Dear Candidate,
We want to have an open exchange with you to assess your level of resourcefulness and flexibility when it comes to DevOps and Cloud, and in order to facilitate that discussion we have thought of a small challenge for you...
The challenge will be to deploy a K8s cluster from scratch in Azure, using the AKS service and to adapt the deployment automation baseline to address some specific problem statements.
The files used are all in this repo which you can clone. Since we're giving you this document in advance it is fine if you get it done first and just comment it to us. If you prefer, we will give you time to do it and check back with you later.
This exercise is not about replicating the steps but about discussing the process, showing understanding and discussing possible ways of improving it.
In order to deploy the K8s cluster, you will be given an Azure account
Username: (to be provided by email)
Password: (to be provided by email)
And a service principal:
Client ID: (to be provided by email)
Secret: (to be provided by email)
It is suggested to use cloud shell, and, once in cloud shell, automation to deploy a cluster. But you can also other approaches as long as they are representative of a DevOps approach.
We're proposing the following ansible playbook:
# Description
# ===========
# This playbook first creates an Azure Kubernetes Service cluster of 2 nodes with provided username and ssh key and scales it to 3 nodes.
# Change variables below to customize your AKS deployment.
# It also requires a valid service principal to create AKS cluster, so fill:
# - client_id
# - client_secret
# This sample requires Ansible 2.6
- name: Create Azure Kubernetes Service
hosts: localhost
connection: local
vars:
ssh_key: ssh-rsa AAAAB3NzaC1yc2EAAAADAQABAAABAQDH14vPP1NE+qc3SgpoSPYMVaPLj8ouA1azujnMPbVKtN8mSg0KBWVWebx+GLqGI9nrKwmVwPHVzM8LhbbpYhfnN0UA2OV7sxBIshy7BshDTewiLyR9FXuNjuf8Cwd7WI+vgkKO0Yh6EdgwZ2hz+yVTn+5umCRDOg0ht0i2kyPMn1MHv61aN3noYp5zV8W3Tg8oJ2DPei6FxcNheRWkyvjan73/rISQJYWURlI90b3MCQOTXuI2w6BIxF3kHIHLUtzD7FqQhZdEkM/8cA9wUDgnS6+3ySkGOuQazkEWYn60Ll/597u2fLsq6P/pOCM1+KWLf2kY6mTl/dNxiIdV1d01
resource_group: "{{ resource_group_name }}"
location: eastus
aks_name: myAKSCluster
username: azureuser
client_id: "{{ lookup('env', 'AZURE_CLIENT_ID') }}"

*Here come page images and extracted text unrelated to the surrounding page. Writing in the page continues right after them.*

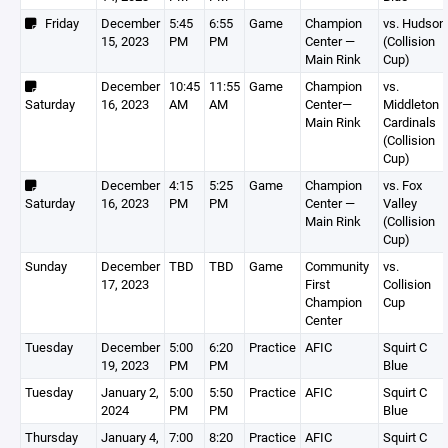
Friday
December
5:45
6:55
Game
Champion
vs. Hudson
15, 2023
PM
PM
Center —
(Collision
Main Rink
Cup)
December
10:45
11:55
Game
Champion
vs.
Saturday
16, 2023
AM
AM
Center—
Middleton
Main Rink
Cardinals
(Collision
Cup)
December
4:15
5:25
Game
Champion
vs. Fox
Saturday
16, 2023
PM
PM
Center —
Valley
Main Rink
(Collision
Cup)
Sunday
December
TBD
TBD
Game
Community
vs.
17, 2023
First
Collision
Champion
Cup
Center
Tuesday
December
5:00
6:20
Practice
AFIC
Squirt C
19, 2023
PM
PM
Blue
Tuesday
January 2,
5:00
5:50
Practice
AFIC
Squirt C
2024
PM
PM
Blue
Thursday
January 4,
7:00
8:20
Practice
AFIC
Squirt C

client_secret: "{{ lookup('env', 'AZURE_CLIENT_SECRET') }}"
tasks:
- name: Create resource group
azure_rm_resourcegroup:
name: "{{ resource_group }}"
location: "{{ location }}"
- name: Create a managed Azure Container Services (AKS) cluster
azure_rm_aks:
name: "{{ aks_name }}"
location: "{{ location }}"
resource_group: "{{ resource_group }}"
dns_prefix: "{{ aks_name }}"
linux_profile:
admin_username: "{{ username }}"
ssh_key: "{{ ssh_key }}"
service_principal:
client_id: "{{ client_id }}"
client_secret: "{{ client_secret }}"
agent_pool_profiles:
- name: default
count: 2
vm_size: Standard_D2_v2
tags:
Environment: Production
- name: Scale created Azure Container Services (AKS) cluster
azure_rm_aks:
name: "{{ aks_name }}"
location: "{{ location }}"
resource_group: "{{ resource_group }}"
dns_prefix: "{{ aks_name }}"
linux_profile:
admin_username: "{{ username }}"
ssh_key: "{{ ssh_key }}"
service_principal:
client_id: "{{ client_id }}"
client_secret: "{{ client_secret }}"
agent_pool_profiles:
- name: default
count: 3
vm_size: Standard_D2_v2
In this challenge we want you use the baseline given above as a starting point.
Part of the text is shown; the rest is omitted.